Pierina Barturen‐Larrea scite author profile

Rapid advances in synthetic biology are driving the development of genetically engineered microbes as therapeutic agents for a multitude of human diseases, including cancer. The immunosuppressive microenvironment of solid tumors, in particular, creates a favorable niche for systemically administered bacteria to engraft and release therapeutic payloads.
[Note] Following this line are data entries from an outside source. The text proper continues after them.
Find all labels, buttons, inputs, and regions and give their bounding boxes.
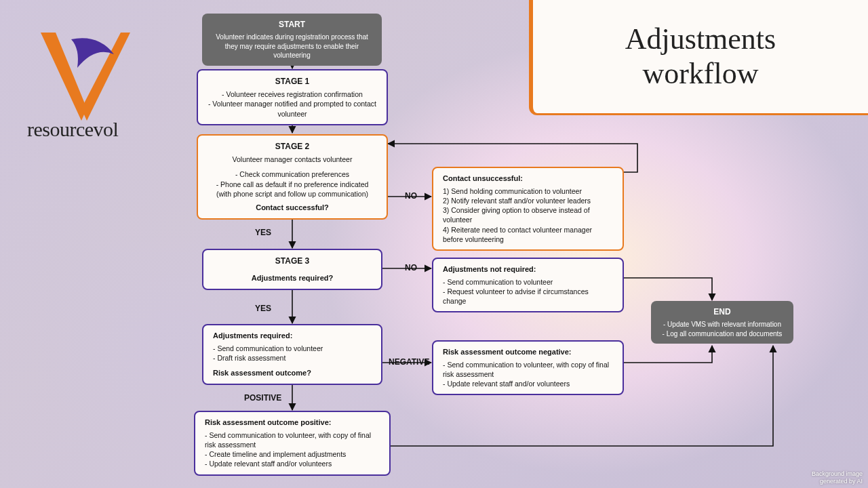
adj-req-heading: Adjustments required: [213, 331, 372, 341]
contact-fail-line4: 4) Reiterate need to contact volunteer m… [443, 225, 613, 244]
node-start: START Volunteer indicates during registr… [202, 14, 382, 66]
credit-line2: generated by AI [820, 478, 863, 485]
risk-pos-heading: Risk assessment outcome positive: [205, 418, 380, 428]
risk-pos-line1: - Send communication to volunteer, with … [205, 430, 380, 449]
risk-neg-line1: - Send communication to volunteer, with … [443, 360, 613, 379]
node-stage3: STAGE 3 Adjustments required? [202, 249, 382, 290]
contact-fail-heading: Contact unsuccessful: [443, 174, 613, 184]
adj-not-req-heading: Adjustments not required: [443, 264, 613, 274]
node-risk-negative: Risk assessment outcome negative: - Send… [432, 340, 624, 395]
start-body: Volunteer indicates during registration … [212, 33, 372, 60]
risk-neg-heading: Risk assessment outcome negative: [443, 347, 613, 357]
label-stage3-yes: YES [255, 304, 271, 313]
label-risk-positive: POSITIVE [244, 393, 281, 403]
label-stage2-no: NO [405, 191, 417, 201]
label-stage2-yes: YES [255, 228, 271, 237]
background-credit: Background image generated by AI [812, 470, 863, 485]
end-heading: END [660, 306, 784, 317]
node-contact-unsuccessful: Contact unsuccessful: 1) Send holding co… [432, 167, 624, 251]
risk-pos-line3: - Update relevant staff and/or volunteer… [205, 459, 380, 468]
contact-fail-line1: 1) Send holding communication to volunte… [443, 186, 613, 196]
node-stage1: STAGE 1 - Volunteer receives registratio… [197, 69, 388, 125]
node-adjustments-required: Adjustments required: - Send communicati… [202, 324, 382, 385]
node-risk-positive: Risk assessment outcome positive: - Send… [194, 411, 391, 476]
logo-v-icon [34, 27, 136, 122]
contact-fail-line2: 2) Notify relevant staff and/or voluntee… [443, 196, 613, 205]
stage3-heading: STAGE 3 [213, 256, 372, 266]
stage2-question: Contact successful? [208, 203, 377, 213]
title-card: Adjustments workflow [529, 0, 868, 115]
credit-line1: Background image [812, 470, 863, 477]
node-adjustments-not-required: Adjustments not required: - Send communi… [432, 258, 624, 312]
title-line1: Adjustments [625, 22, 776, 56]
adj-req-line2: - Draft risk assessment [213, 353, 372, 363]
adj-not-req-line2: - Request volunteer to advise if circums… [443, 287, 613, 306]
adj-req-question: Risk assessment outcome? [213, 368, 372, 378]
label-risk-negative: NEGATIVE [389, 357, 429, 367]
end-line1: - Update VMS with relevant information [660, 320, 784, 329]
stage2-line3: (with phone script and follow up communi… [208, 189, 377, 199]
node-end: END - Update VMS with relevant informati… [651, 301, 793, 344]
end-line2: - Log all communication and documents [660, 329, 784, 339]
stage1-heading: STAGE 1 [208, 76, 377, 87]
stage2-line1: - Check communication preferences [208, 169, 377, 179]
label-stage3-no: NO [405, 263, 417, 272]
start-heading: START [212, 19, 372, 30]
node-stage2: STAGE 2 Volunteer manager contacts volun… [197, 134, 388, 220]
title-line2: workflow [642, 57, 758, 90]
stage2-heading: STAGE 2 [208, 141, 377, 152]
risk-neg-line2: - Update relevant staff and/or volunteer… [443, 379, 613, 388]
stage1-line2: - Volunteer manager notified and prompte… [208, 99, 377, 118]
adj-req-line1: - Send communication to volunteer [213, 344, 372, 353]
stage2-sub: Volunteer manager contacts volunteer [208, 155, 377, 164]
brand-logo-block: resourcevol [27, 27, 183, 141]
adj-not-req-line1: - Send communication to volunteer [443, 277, 613, 287]
risk-pos-line2: - Create timeline and implement adjustme… [205, 449, 380, 459]
contact-fail-line3: 3) Consider giving option to observe ins… [443, 205, 613, 224]
stage2-line2: - Phone call as default if no preference… [208, 180, 377, 189]
stage3-question: Adjustments required? [213, 273, 372, 283]
stage1-line1: - Volunteer receives registration confir… [208, 89, 377, 99]
page-title: Adjustments workflow [625, 22, 776, 91]
brand-name: resourcevol [27, 118, 183, 141]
However, such payloads can be harmful if released outside the tumor in healthy tissues where the bacteria also engraft in smaller numbers. To address this limitation, we engineer therapeutic bacteria to be controlled by focused ultrasound, a form of energy that can be applied noninvasively to specific anatomical sites such as solid tumors. This control is provided by a temperature-actuated genetic state switch that produces lasting therapeutic output in response to briefly applied focused ultrasound hyperthermia. Using a combination of rational design and high-throughput screening we optimize the switching circuits of engineered cells and connect their activity to the release of immune checkpoint inhibitors. In a clinically relevant cancer model, ultrasound-activated therapeutic microbes successfully turn on in situ and induce a marked suppression of tumor growth. This technology provides a critical tool for the spatiotemporal targeting of potent bacterial therapeutics in a variety of biological and clinical scenarios.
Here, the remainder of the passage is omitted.